Il Sit lancia un vero Sos: "Nel territorio di Taranto, su un totale di 1.190 siti, ben 859 sono noti grazie alla ricognizione a tappeto, mentre le aree sottoposte a vincolo sono appena 8, quelle archiviate della Soprintendenza 63 e 331 quelle note dalla bibliografia, 44 delle quali sono scomparse", prosegue Guaitoli. "Nulla in confronto a Ruvo, dove il 99% dei siti segnalati non esiste più. Nel Salento le evidenze scoperte grazie alla ricerca sono il 77%, pari a 3.166 sul totale delle 3.931 conosciute, a Capo Santa Maria di Leuca, 1.001 su 1.092. Il caso limite e' Neviano, dove solo il 6% delle aree archeologiche e' presente in bibliografia".

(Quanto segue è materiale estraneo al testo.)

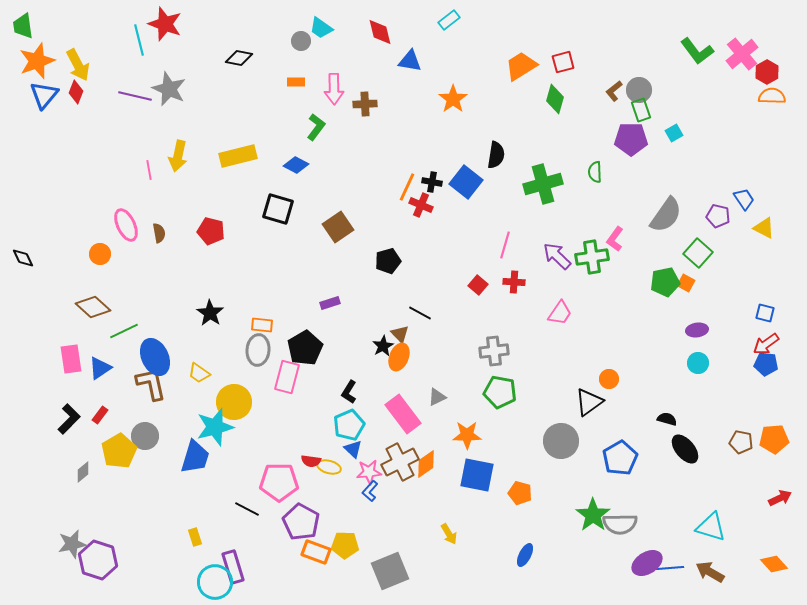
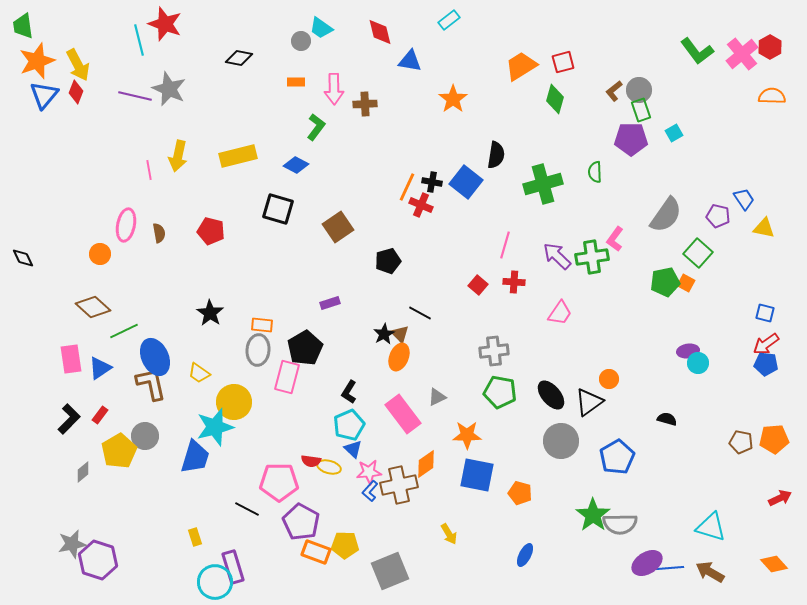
red hexagon at (767, 72): moved 3 px right, 25 px up
pink ellipse at (126, 225): rotated 36 degrees clockwise
yellow triangle at (764, 228): rotated 15 degrees counterclockwise
purple ellipse at (697, 330): moved 9 px left, 21 px down
black star at (383, 346): moved 1 px right, 12 px up
black ellipse at (685, 449): moved 134 px left, 54 px up
blue pentagon at (620, 458): moved 3 px left, 1 px up
brown cross at (400, 462): moved 1 px left, 23 px down; rotated 15 degrees clockwise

Altrettanto critica la situazione nel Lazio: "Nel territorio di Viterbo l'87% del conosciuto, 2.158 presenze, e' frutto della mappatura - spiega il ricercatore Ibam-Cnr - nell'area a nord-ovest di Roma sono stati rintracciati 3.183 siti, il 55% dei quali prima sconosciuti". E anche qui "emerge il dato sconfortante dei molti luoghi di interesse citati in fonti scritte oggi scomparsi: esemplare la via Prenestina, dove solo 245 su 856 presenze archeologiche rilevate nel 1970 sono scampate alle opere di urbanizzazione", ha aggiunto.
Per il Cnr la minaccia maggiore per il patrimonio culturale e' costituita dai lavori agricoli, che incide nei danni da un minimo del 40% (Neviano) fino all'87% di Commenda (Vt).
Infrastrutture industriali e urbane, scavi clandestini e fenomeni naturali le altre cause.